The FAA Modernization and Reform Act of 2012, states that the TSA "shall approve" opt-out applications when newly enacted standards are met. This puts the burden of proof on the agency to establish legitimate reasons why any airports request should be denied.
Mica, who chairs the House Transportation Committee, said the law establishes "clear standards by which opt-out applications must be fairly and equitably measured, allows airports greater input regarding the preferred security vendor, requires a timely review of applications by the TSA, and requires that the TSA provide transparency and constructive feedback to the airports and Congress regarding each application and the basis for any decision made."
It's not a new issue for Mica, who has been feuding with the TSA for more than a year.,
In a letter sent to TSA Administrator Joe Pistole on Tuesday, the Orlando Republican stated:
"It is important that TSA take steps to immediately reopen the SPP, reissue guidelines in compliance with the law, and begin the process of converting the screening program from its current model to the SPP operations."
Mica asked Pistole to provide his committee with a "timetable and outline to achieve this transition."

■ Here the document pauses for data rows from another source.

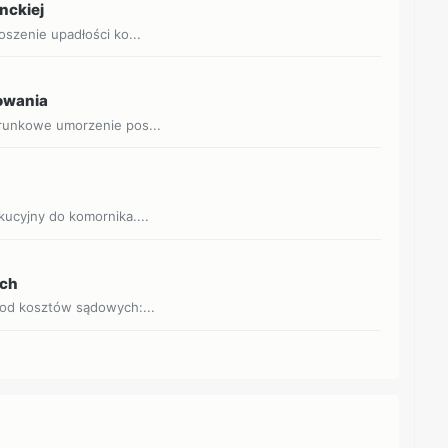
nckiej
oszenie upadłości ko...
owania
arunkowe umorzenie pos...
ucyjny do komornika....
ych
 od kosztów sądowych:...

The letter was co-signed by Darrell Issa, chairman of the House Committee on Oversight and Government Reform, and Jason Chaffetz, chairman of the Subcommittee on National Security, Homeland Defense and Foreign Operations.
A report released by the Transportation Committee in 2011 found the opt-out program to be 65 percent more efficient than TSA-run operations and would cut taxpayer costs by 42 percent. If the nations top 35 airports opted out, taxpayers would save $1 billion over five years, the study found.
Appearing with Orlando-Sanford Airport President Larry Dale on Tuesday, Mica said the 2012 law "establishes clear criteria for TSA when considering opt-out applications, requires the agency to reconsider applications it baselessly denied, and ensures the right of Orlando Sanford and all airports to select this better private-federal screening model to save hard-earned taxpayers money."
The private sector can always perform more effectively and efficiently than the federal government, and Congress intended airports to have the option between all-TSA screening and private-federal screening. However, TSA attempted to thwart the opt-out program Congress established in 2001 when it created the TSA," the congressman charged.
Mica went on to call the TSA "a bloated bureaucracy of more than 65,000 federal workers with a track record of security blunders and failures."
This agency has lost its way and has strayed from its security mission. It is top-heavy with 9,656 administrators in the field and 3,986 headquarters staff in Washington, D.C., making an average of $103,852 per year.
"This agency must get out of the personnel business and into the security business," he concluded.
In a response issued Tuesday evening, the TSA stated:
"Administrator Pistole is committed to ensuring that TSA is a counter-terrorism agency that provides the most effective security, in the most efficient manner possible.
"Currently, 16 airports are participating in the Screening Partnership Program. An application from a 17th airport, West Yellowstone in Montana, was approved in January and TSA is moving forward with the contracting process."